## WORK INSTRUCTION:
For the copy, please give all of the data again exactly and leave the pictures out.

Segment Open

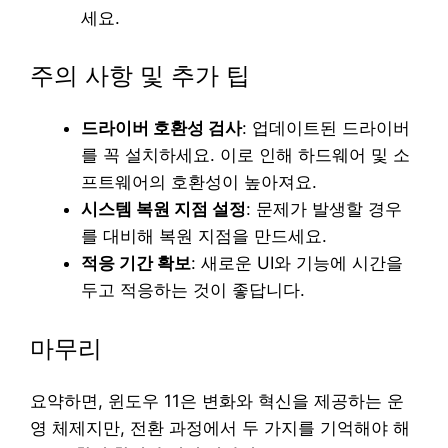
세요.
주의 사항 및 추가 팁
드라이버 호환성 검사
: 업데이트된 드라이버
를 꼭 설치하세요. 이로 인해 하드웨어 및 소
프트웨어의 호환성이 높아져요.
시스템 복원 지점 설정
: 문제가 발생할 경우
를 대비해 복원 지점을 만드세요.
적응 기간 확보
: 새로운 UI와 기능에 시간을
두고 적응하는 것이 좋답니다.
마무리
요약하면, 윈도우 11은 변화와 혁신을 제공하는 운
영 체제지만, 전환 과정에서 두 가지를 기억해야 해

Segment Closed

## ANSWER AREA:
세요.
주의 사항 및 추가 팁
드라이버 호환성 검사
: 업데이트된 드라이버
를 꼭 설치하세요. 이로 인해 하드웨어 및 소
프트웨어의 호환성이 높아져요.
시스템 복원 지점 설정
: 문제가 발생할 경우
를 대비해 복원 지점을 만드세요.
적응 기간 확보
: 새로운 UI와 기능에 시간을
두고 적응하는 것이 좋답니다.
마무리
요약하면, 윈도우 11은 변화와 혁신을 제공하는 운
영 체제지만, 전환 과정에서 두 가지를 기억해야 해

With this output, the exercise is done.